### EXERCISE AIM
Nothing but a number should be given: how many lines in the listing contain the word "Cosmoviaje".
* * * *
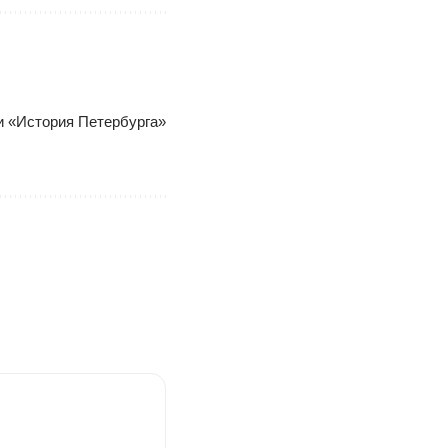
ки «История Петербурга»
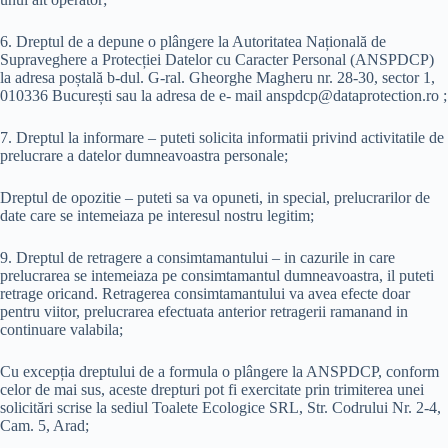
6. Dreptul de a depune o plângere la Autoritatea Națională de
Supraveghere a Protecției Datelor cu Caracter Personal (ANSPDCP)
la adresa poștală b-dul. G-ral. Gheorghe Magheru nr. 28-30, sector 1,
010336 București sau la adresa de e- mail anspdcp@dataprotection.ro ;
7. Dreptul la informare – puteti solicita informatii privind activitatile de
prelucrare a datelor dumneavoastra personale;
Dreptul de opozitie – puteti sa va opuneti, in special, prelucrarilor de
date care se intemeiaza pe interesul nostru legitim;
9. Dreptul de retragere a consimtamantului – in cazurile in care
prelucrarea se intemeiaza pe consimtamantul dumneavoastra, il puteti
retrage oricand. Retragerea consimtamantului va avea efecte doar
pentru viitor, prelucrarea efectuata anterior retragerii ramanand in
continuare valabila;
Cu excepția dreptului de a formula o plângere la ANSPDCP, conform
celor de mai sus, aceste drepturi pot fi exercitate prin trimiterea unei
solicitări scrise la sediul Toalete Ecologice SRL, Str. Codrului Nr. 2-4,
Cam. 5, Arad;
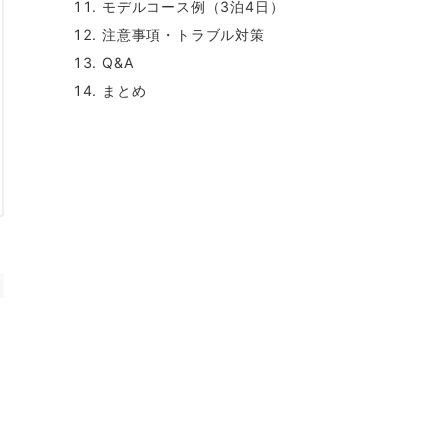
モデルコース例（3泊4日）
注意事項・トラブル対策
Q&A
まとめ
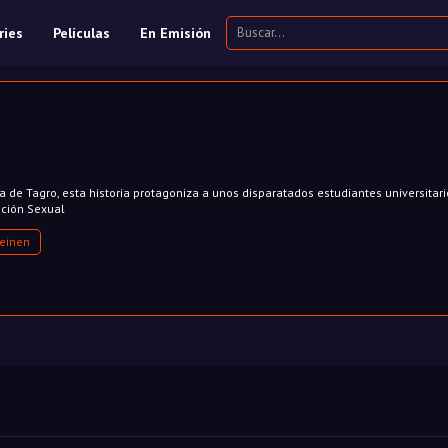
ries
Películas
En Emisión
 de Tagro, esta historia protagoniza a unos disparatados estudiantes universitar
ación Sexual
einen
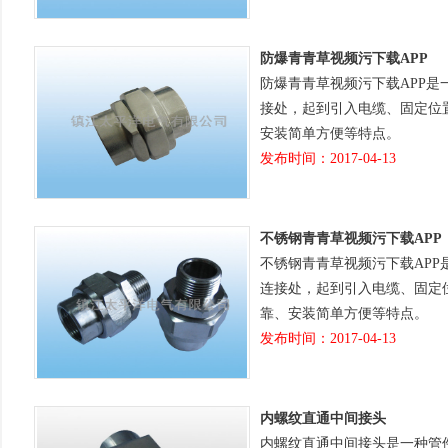
防爆青青草视频污下载APP
防爆青青草视频污下载APP
接处，起到引入电缆、固定位
安装简单方便等特点。
发布时间：2017-04-13
不锈钢青青草视频污下载APP
不锈钢青青草视频污下载AP
连接处，起到引入电缆、固定
靠、安装简单方便等特点。
发布时间：2017-04-13
内螺纹直通中间接头
内螺纹直通中间接头是一种管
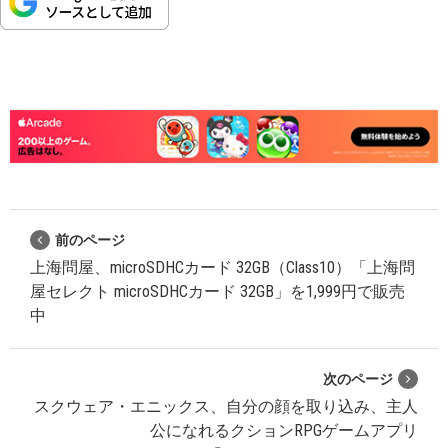
前のページ
上海問屋、microSDHCカード 32GB（Class10）「上海問
屋セレクト microSDHCカード 32GB」を1,999円で販売
中
次のページ
スクウェア・エニックス、自分の顔を取り込み、主人
公になれるクションRPGゲームアプリ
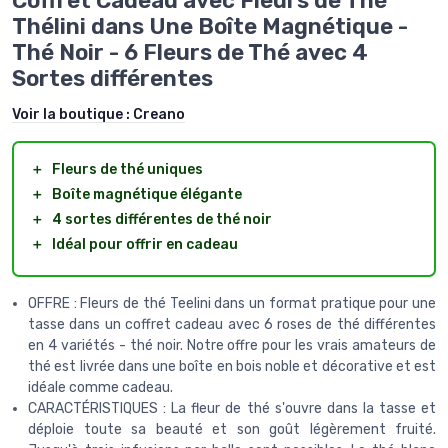
Coffret Cadeau avec Fleurs de Thé
Thélini dans Une Boîte Magnétique -
Thé Noir - 6 Fleurs de Thé avec 4
Sortes différentes
Voir la boutique :
Creano
＋
Fleurs de thé uniques
＋
Boîte magnétique élégante
＋
4 sortes différentes de thé noir
＋
Idéal pour offrir en cadeau
OFFRE : Fleurs de thé Teelini dans un format pratique pour une
tasse dans un coffret cadeau avec 6 roses de thé différentes
en 4 variétés - thé noir. Notre offre pour les vrais amateurs de
thé est livrée dans une boîte en bois noble et décorative et est
idéale comme cadeau.
CARACTÉRISTIQUES : La fleur de thé s'ouvre dans la tasse et
déploie toute sa beauté et son goût légèrement fruité.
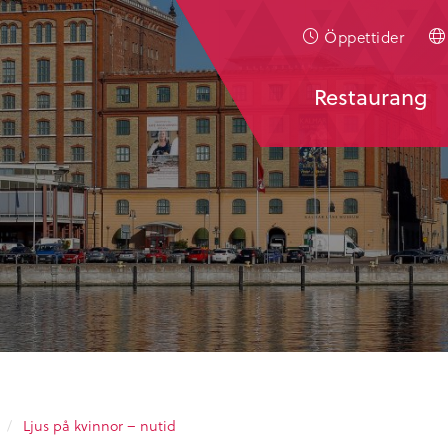
Öppettider
Restaurang
/
Ljus på kvinnor – nutid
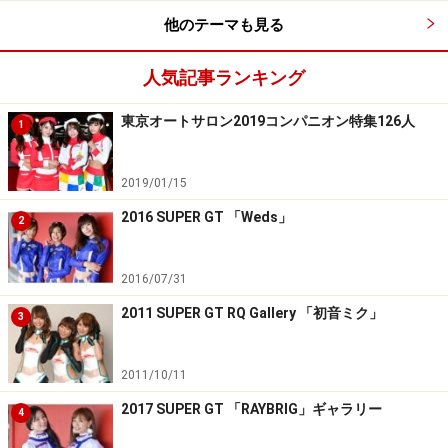
他のテーマも見る
人気記事ランキング
東京オートサロン2019コンパニオン特集126人
1
立花サキ／アップガレージドリフトエンジェルス
2019/01/15
2016 SUPER GT 「Weds」
2
2016/07/31
2011 SUPER GT RQ Gallery 「初音ミク」
3
2011/10/11
2017 SUPER GT 「RAYBRIG」ギャラリー
4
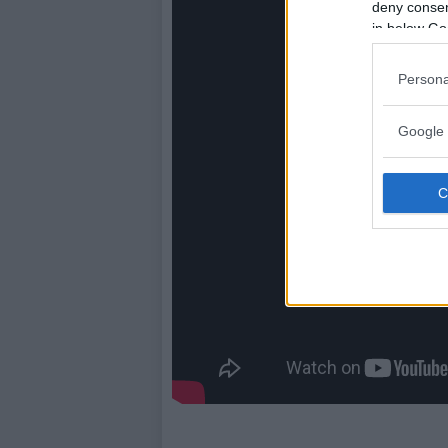
deny consent
in below Go
Persona
Google 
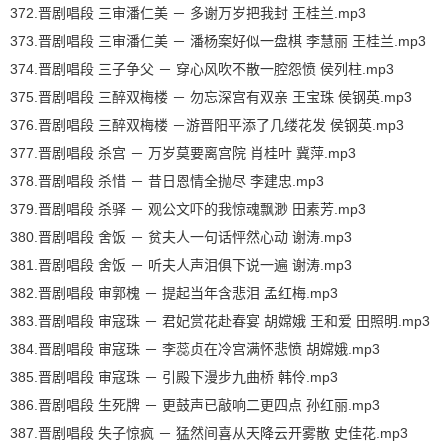
372.晋剧唱段 三审潘仁美 － 多谢万岁把我封 王桂兰.mp3
373.晋剧唱段 三审潘仁美 － 潘杨案好似一盘棋 李慧丽 王桂兰.mp3
374.晋剧唱段 三子争父 － 穿心风吹不散一腔怨愤 侯列柱.mp3
375.晋剧唱段 三醉双梅楼 － 勿忘深宫有双亲 王宝珠 侯钢英.mp3
376.晋剧唱段 三醉双梅楼 －游晋阳平添了几缕花发 侯钢英.mp3
377.晋剧唱段 杀宫 － 万岁莫要离宫院 肖桂叶 冀萍.mp3
378.晋剧唱段 杀惜 － 昔日恩情全抛尽 李建忠.mp3
379.晋剧唱段 杀驿 － 观公文吓的我惊魂飘渺 田素芳.mp3
380.晋剧唱段 舍饭 － 贫夫人一句话怦然心动 谢涛.mp3
381.晋剧唱段 舍饭 － 听夫人声泪俱下说一遍 谢涛.mp3
382.晋剧唱段 审郭槐 － 提起当年含悲泪 孟红梅.mp3
383.晋剧唱段 审寇珠 － 君妃赏花赴春宴 胡嫦娥 王和爱 田照明.mp3
384.晋剧唱段 审寇珠 － 李蕊贞在冷宫满怀悲愤 胡嫦娥.mp3
385.晋剧唱段 审寇珠 － 引殿下漫步九曲桥 韩伶.mp3
386.晋剧唱段 生死牌 － 更鼓声已敲响二更四点 孙红丽.mp3
387.晋剧唱段 失子惊疯 － 猛然间喜从天降云开雾散 史佳花.mp3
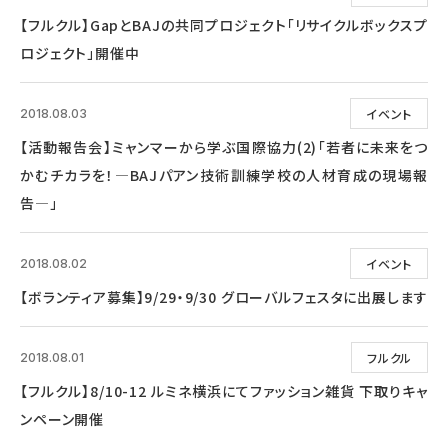
【フルクル】GapとBAJの共同プロジェクト「リサイクルボックスプ
ロジェクト」開催中
イベント
2018.08.03
【活動報告会】ミャンマーから学ぶ国際協力(2)「若者に未来をつ
かむチカラを！―BAJパアン技術訓練学校の人材育成の現場報
告―」
イベント
2018.08.02
【ボランティア募集】9/29・9/30 グローバルフェスタに出展します
フルクル
2018.08.01
【フルクル】8/10-12 ルミネ横浜にてファッション雑貨 下取りキャ
ンペーン開催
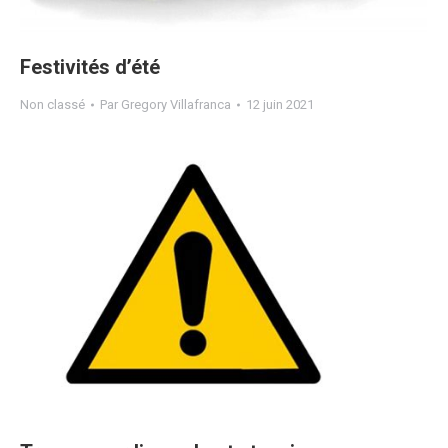
Festivités d’été
Non classé
Par
Gregory Villafranca
12 juin 2021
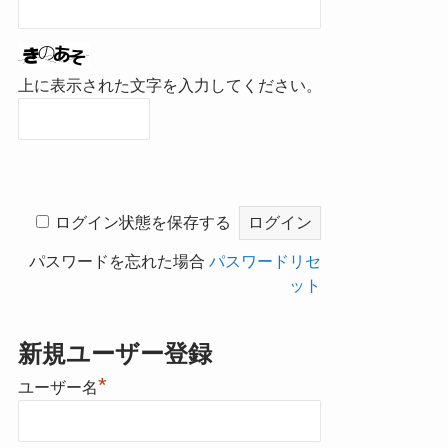
上に表示された文字を入力してください。
ログイン状態を保存する
パスワードを忘れた場合
パスワードリセ
ット
新規ユーザー登録
*
ユーザー名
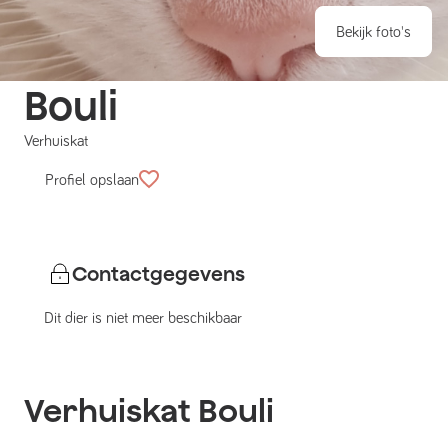
Bekijk foto's
Bouli
Verhuiskat
Profiel opslaan
Contactgegevens
Dit dier is niet meer beschikbaar
Verhuiskat
Bouli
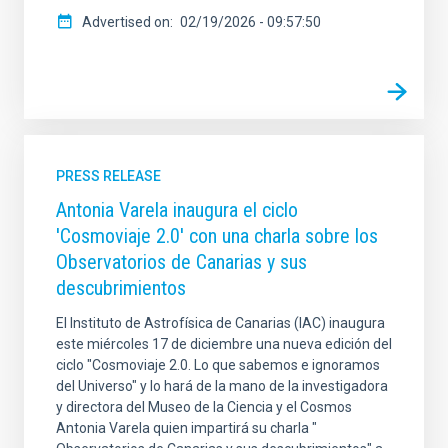
Advertised on
02/19/2026 - 09:57:50
PRESS RELEASE
Antonia Varela inaugura el ciclo
'Cosmoviaje 2.0' con una charla sobre los
Observatorios de Canarias y sus
descubrimientos
El Instituto de Astrofísica de Canarias (IAC) inaugura
este miércoles 17 de diciembre una nueva edición del
ciclo "Cosmoviaje 2.0. Lo que sabemos e ignoramos
del Universo" y lo hará de la mano de la investigadora
y directora del Museo de la Ciencia y el Cosmos
Antonia Varela quien impartirá su charla "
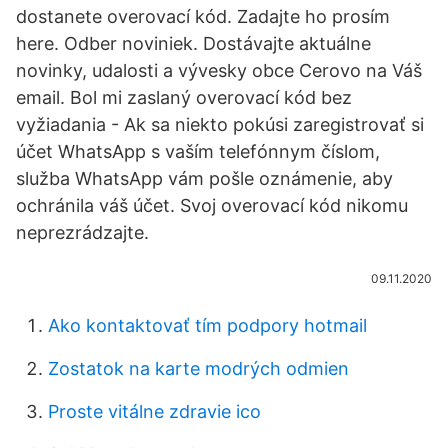
dostanete overovací kód. Zadajte ho prosím
here. Odber noviniek. Dostávajte aktuálne
novinky, udalosti a vývesky obce Cerovo na Váš
email. Bol mi zaslaný overovací kód bez
vyžiadania - Ak sa niekto pokúsi zaregistrovať si
účet WhatsApp s vaším telefónnym číslom,
služba WhatsApp vám pošle oznámenie, aby
ochránila váš účet. Svoj overovací kód nikomu
neprezrádzajte.
09.11.2020
Ako kontaktovať tím podpory hotmail
Zostatok na karte modrých odmien
Proste vitálne zdravie ico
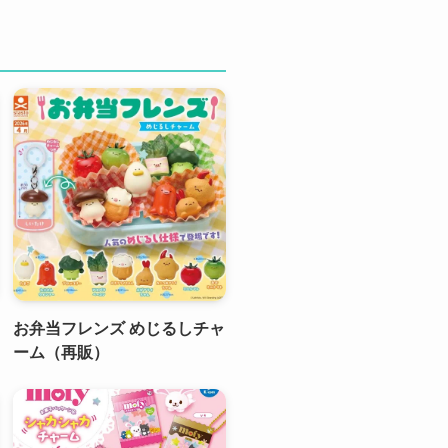
お弁当フレンズ めじるしチャ
ーム（再販）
* * * *
### RESPONSE
2